Answer
$\rho=1.05\times10^3kg/m^3$.
The density at 5.4 km is about $3\%$ larger than at the surface.
Work Step by Step
Consider a certain mass of water at the surface, and the same mass at a depth of 5.4 km.
$$\rho V=\rho_0 V_0$$
Find the density at the lower depth.
$$\rho=\frac{\rho_0 V_0}{V}$$
Equation 9–7 lets us find the change in volume due to the pressure change. B is the bulk modulus of water, given in Table 9–1.

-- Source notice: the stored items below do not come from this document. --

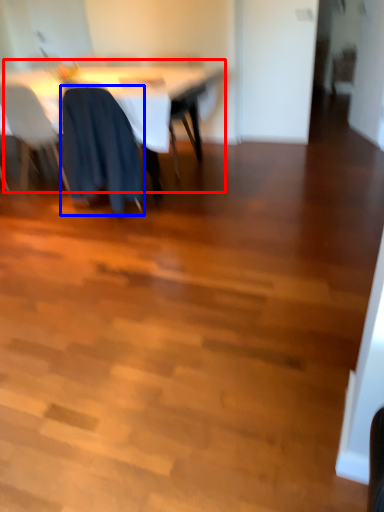 Question: Which point is further to the camera, table (highlighted by a red box) or chair (highlighted by a blue box)?

Choices:
 (A) table
 (B) chair

Answer: (A) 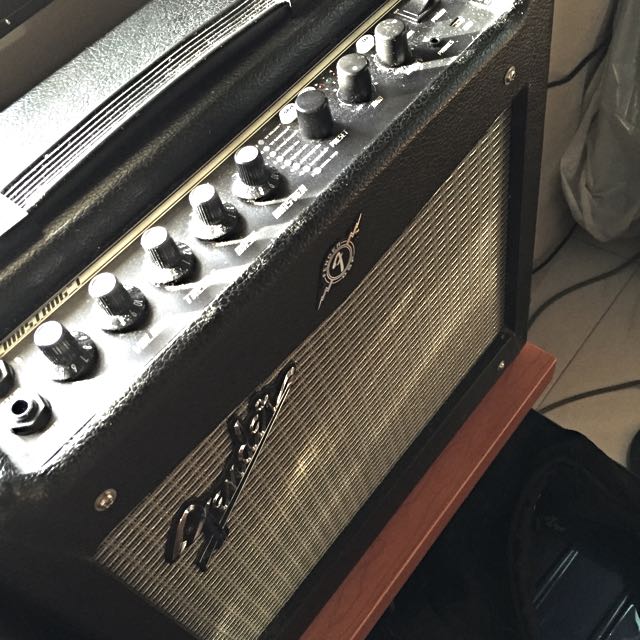 Image resolution: width=640 pixels, height=640 pixels. Identify the location of table. (428, 489). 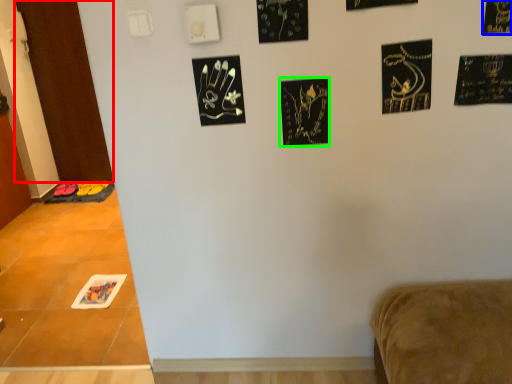 Question: Which object is the farthest from door (highlighted by a red box)? Choose among these: print (highlighted by a blue box) or print (highlighted by a green box).

Choices:
 (A) print
 (B) print

Answer: (A) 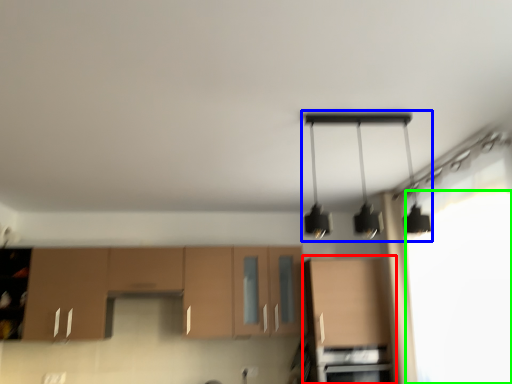 Question: Which object is the farthest from cabinetry (highlighted by a red box)? Choose among these: lamp (highlighted by a blue box) or window screen (highlighted by a green box).

Choices:
 (A) lamp
 (B) window screen

Answer: (A) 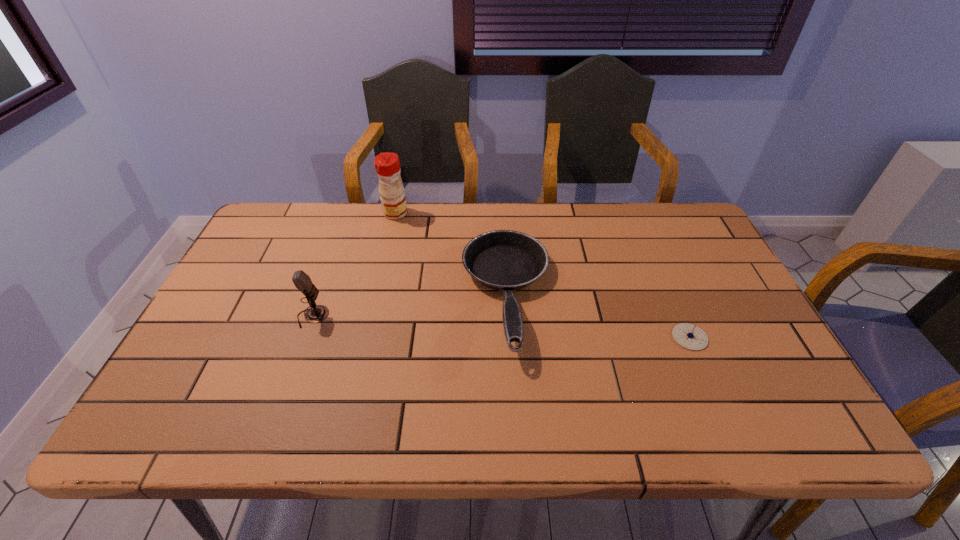 Where is `free space between the tallest object and the compass`? The height and width of the screenshot is (540, 960). free space between the tallest object and the compass is located at coordinates (542, 275).

Where is `free space between the microphone and the shortest object`? This screenshot has height=540, width=960. free space between the microphone and the shortest object is located at coordinates (501, 327).

Where is `vacant space that's between the farthest object and the third object from left to right`? The height and width of the screenshot is (540, 960). vacant space that's between the farthest object and the third object from left to right is located at coordinates [451, 254].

$$\rho=\frac{\rho_0 V_0}{V_0+\Delta V}=\frac{\rho_0 V_0}{V_0+(-\Delta V_0)\frac{\Delta P}{B}}=\frac{\rho_0}{1-\frac{\rho_0gh}{B}}$$
$$\rho=\frac{1025kg/m^3}{1-\frac{(1025kg/m^3)(9.80m/s^2)(5400m)}{2.0\times10^9N/m^2}}$$
$$\rho=\frac{1025kg/m^3}{0.97}=1.05\times10^3kg/m^3$$
Take a ratio.
$$\frac{\rho}{\rho_0}=\frac{1053.5}{1025}=1.028$$
The density at 5.4 km is about $3\%$ larger than at the surface.